→ **Exercise material**
:::

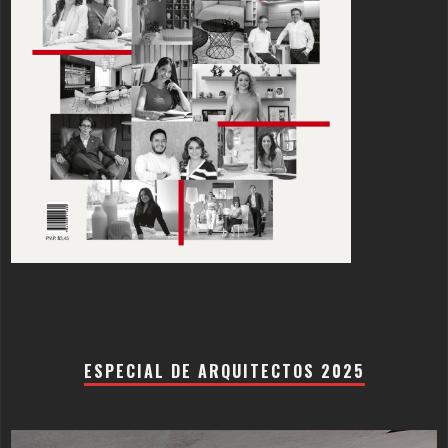
ESPECIAL DE ARQUITECTOS 2025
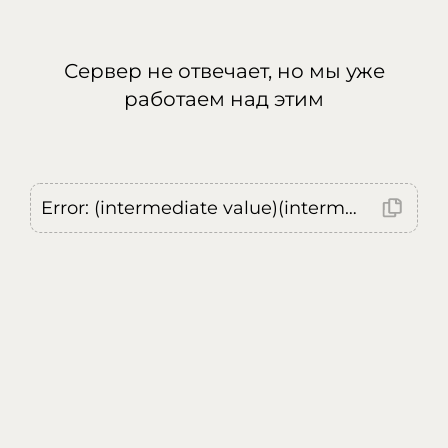
Сервер не отвечает, но мы уже
работаем над этим
Error: (intermediate value)(intermediate value)(intermediate value).replaceAll is not a function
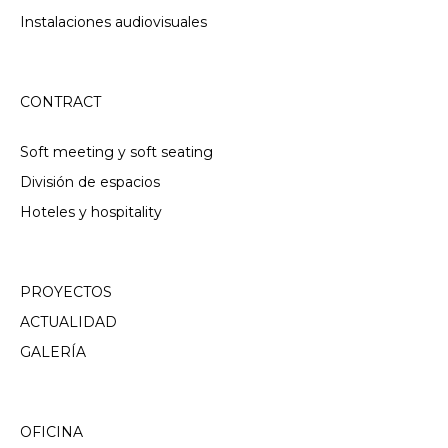
Instalaciones audiovisuales
CONTRACT
Soft meeting y soft seating
División de espacios
Hoteles y hospitality
PROYECTOS
ACTUALIDAD
GALERÍA
OFICINA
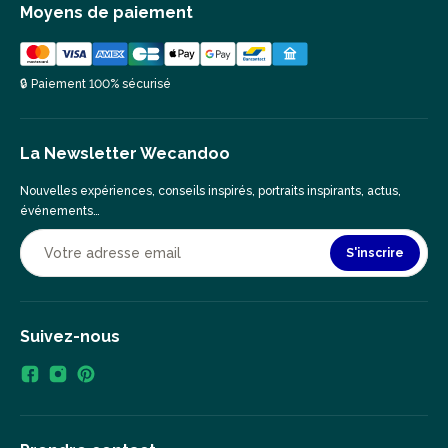
Moyens de paiement
🔒 Paiement 100% sécurisé
La Newsletter Wecandoo
Nouvelles expériences, conseils inspirés, portraits inspirants, actus,
événements…
S'inscrire
Suivez-nous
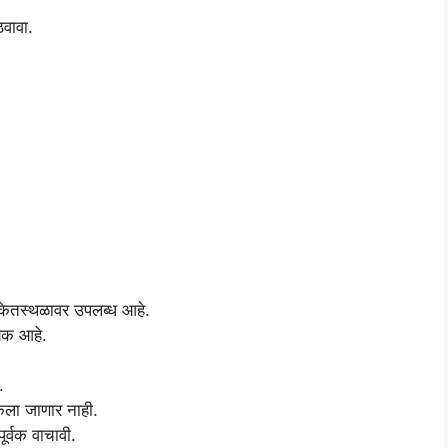
ठवावा.
ंकेतस्थळावर उपलब्ध आहे.
यक आहे.
.
 केला जाणार नाही.
र्वक वाचावी.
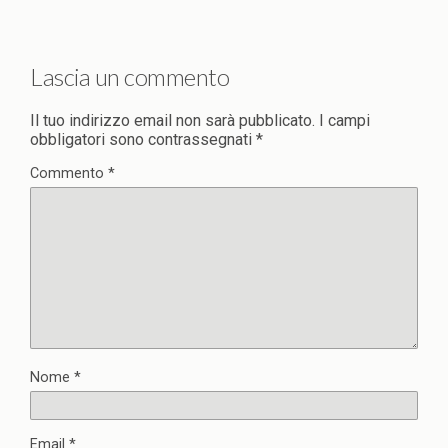
Lascia un commento
Il tuo indirizzo email non sarà pubblicato.
I campi
obbligatori sono contrassegnati
*
Commento
*
Nome
*
Email
*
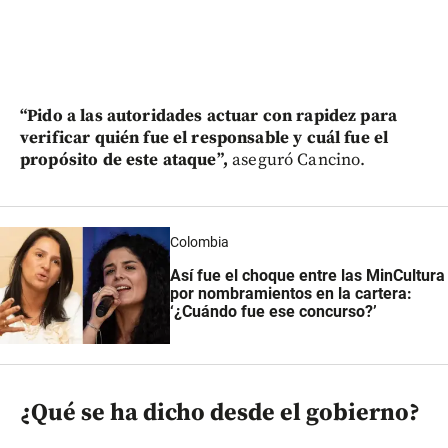
“Pido a las autoridades actuar con rapidez para
verificar quién fue el responsable y cuál fue el
propósito de este ataque”,
aseguró Cancino.
Colombia
Así fue el choque entre las MinCultura
por nombramientos en la cartera:
‘¿Cuándo fue ese concurso?’
¿Qué se ha dicho desde el gobierno?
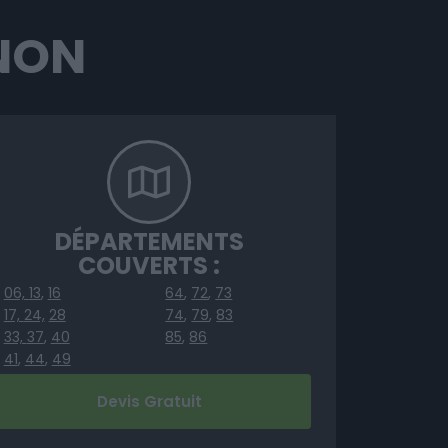
GNON
DÉPARTEMENTS
COUVERTS :
06,
13
,
16
64
,
72
,
73
17,
24,
28
74
,
79
,
83
33,
37
,
40
85
,
86
41
,
44
,
49
Devis Gratuit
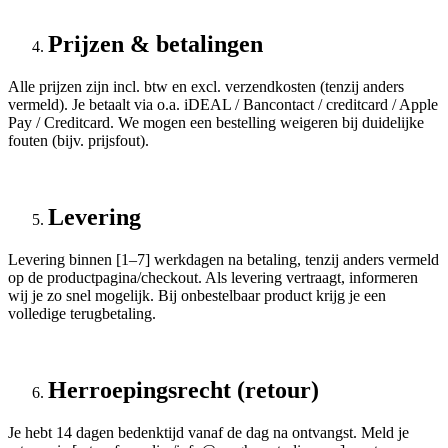
Prijzen & betalingen
Alle prijzen zijn incl. btw en excl. verzendkosten (tenzij anders
vermeld). Je betaalt via o.a. iDEAL / Bancontact / creditcard / Apple
Pay / Creditcard. We mogen een bestelling weigeren bij duidelijke
fouten (bijv. prijsfout).
Levering
Levering binnen [1–7] werkdagen na betaling, tenzij anders vermeld
op de productpagina/checkout. Als levering vertraagt, informeren
wij je zo snel mogelijk. Bij onbestelbaar product krijg je een
volledige terugbetaling.
Herroepingsrecht (retour)
Je hebt 14 dagen bedenktijd vanaf de dag na ontvangst. Meld je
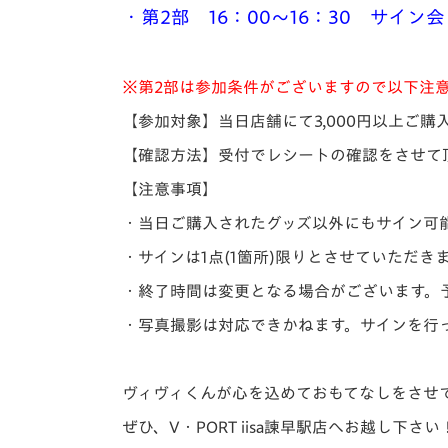
・第2部 16：00～16：30 サイン会
※第2部は参加条件がございますので以下注
【参加対象】当日店舗にて3,000円以上ご
【確認方法】
受付でレシートの確認をさせて
【注意事項】
・当日ご購入されたグッズ以外にもサイン可
・サインは1点(1箇所)限りとさせていただき
・終了時間は変更となる場合がございます。
・写真撮影は対応できかねます。サインを行
ヴィヴィくんが心を込めておもてなしをさせ
ぜひ、V・PORT iisa諫早駅店へお越し下さい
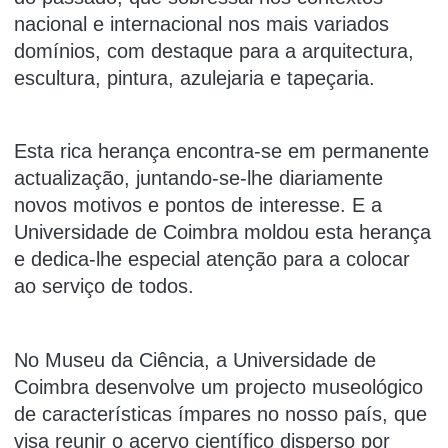
nacional e internacional nos mais variados
domínios, com destaque para a arquitectura,
escultura, pintura, azulejaria e tapeçaria.
Esta rica herança encontra-se em permanente
actualização, juntando-se-lhe diariamente
novos motivos e pontos de interesse. E a
Universidade de Coimbra moldou esta herança
e dedica-lhe especial atenção para a colocar
ao serviço de todos.
No Museu da Ciência, a Universidade de
Coimbra desenvolve um projecto museológico
de características ímpares no nosso país, que
visa reunir o acervo científico disperso por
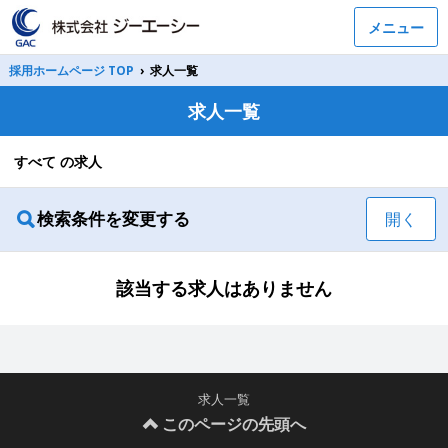
メニュー
採用ホームページ TOP
›
求人一覧
求人一覧
すべて の求人
検索条件を変更する
開く
該当する求人はありません
求人一覧
このページの先頭へ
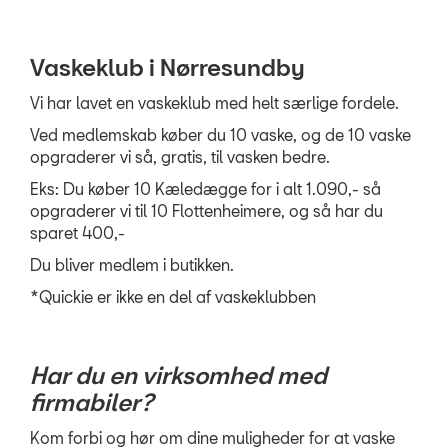
Vaskeklub i Nørresundby
Vi har lavet en vaskeklub med helt særlige fordele.
Ved medlemskab køber du 10 vaske, og de 10 vaske
opgraderer vi så, gratis, til vasken bedre.
Eks: Du køber 10 Kæledægge for i alt 1.090,- så
opgraderer vi til 10 Flottenheimere, og så har du
sparet 400,-
Du bliver medlem i butikken.
*Quickie er ikke en del af vaskeklubben
Har du en virksomhed med
firmabiler?
Kom forbi og hør om dine muligheder for at vaske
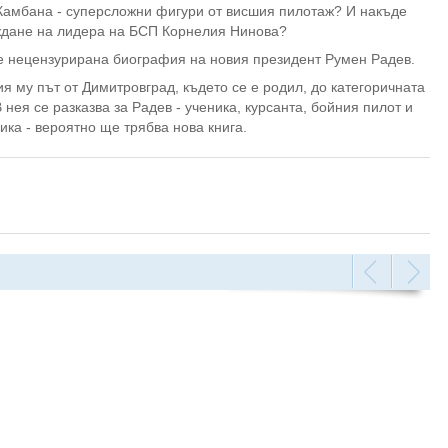
 Камбана - суперсложни фигури от висшия пилотаж? И накъде
ждане на лидера на БСП Корнелия Нинова?
я е нецензурирана биография на новия президент Румен Радев.
 му път от Димитровград, където се е родил, до категоричната
 нея се разказва за Радев - ученика, курсанта, бойния пилот и
ика - вероятно ще трябва нова книга.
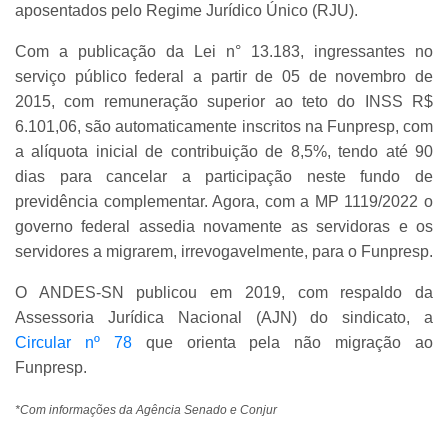
aposentados pelo Regime Jurídico Único (RJU).
Com a publicação da Lei n° 13.183, ingressantes no
serviço público federal a partir de 05 de novembro de
2015, com remuneração superior ao teto do INSS R$
6.101,06, são automaticamente inscritos na Funpresp, com
a alíquota inicial de contribuição de 8,5%, tendo até 90
dias para cancelar a participação neste fundo de
previdência complementar. Agora, com a MP 1119/2022 o
governo federal assedia novamente as servidoras e os
servidores a migrarem, irrevogavelmente, para o Funpresp.
O ANDES-SN publicou em 2019, com respaldo da
Assessoria Jurídica Nacional (AJN) do sindicato, a
Circular nº 78
que orienta pela não migração ao
Funpresp.
*Com informações da Agência Senado e Conjur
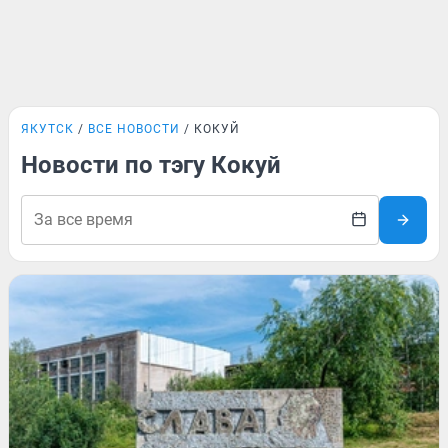
ЯКУТСК
ВСЕ НОВОСТИ
КОКУЙ
Новости по тэгу Кокуй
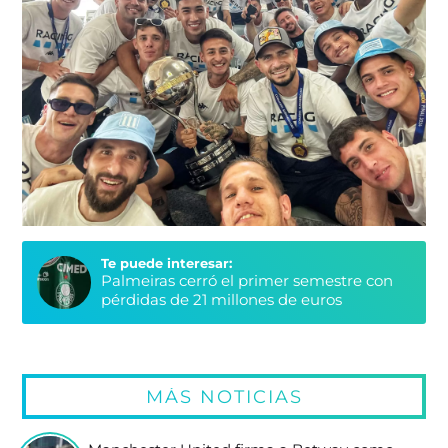
Te puede interesar:
Palmeiras cerró el primer semestre con
pérdidas de 21 millones de euros
MÁS NOTICIAS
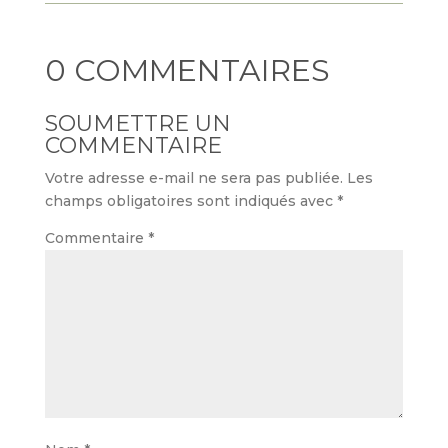
0 COMMENTAIRES
SOUMETTRE UN
COMMENTAIRE
Votre adresse e-mail ne sera pas publiée.
Les
champs obligatoires sont indiqués avec
*
Commentaire
*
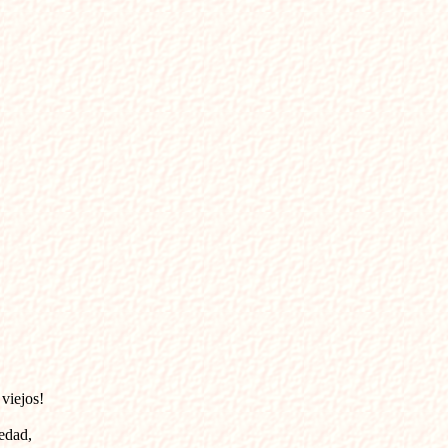
 viejos!
edad,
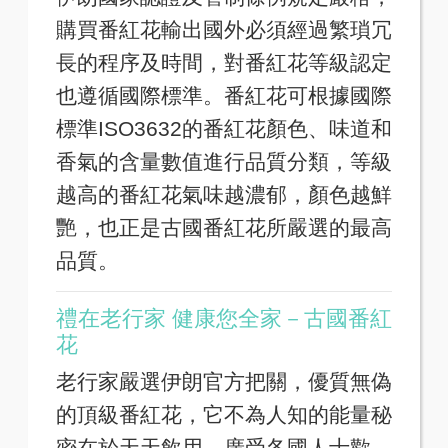
購買番紅花輸出國外必須經過繁瑣冗
長的程序及時間，對番紅花等級認定
也遵循國際標準。番紅花可根據國際
標準ISO3632的番紅花顏色、味道和
香氣的含量數值進行品質分類，等級
越高的番紅花氣味越濃郁，顏色越鮮
艷，也正是古國番紅花所嚴選的最高
品質。
禮在老行家 健康您全家－古國番紅
花
老行家嚴選伊朗官方把關，優質無偽
的頂級番紅花，它不為人知的能量秘
密在於天天飲用。廣受各國人士歡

:::

In the data above, find the line with "該当する求人はありません" and the line with "Eks: Du køber". Please copy exactly those two lines and every line between them, but not the pictures.

→ **Solved problem**
該当する求人はありません
求人一覧
このページの先頭へ
Vaskeklub i Nørresundby
Vi har lavet en vaskeklub med helt særlige fordele.
Ved medlemskab køber du 10 vaske, og de 10 vaske
opgraderer vi så, gratis, til vasken bedre.
Eks: Du køber 10 Kæledægge for i alt 1.090,- så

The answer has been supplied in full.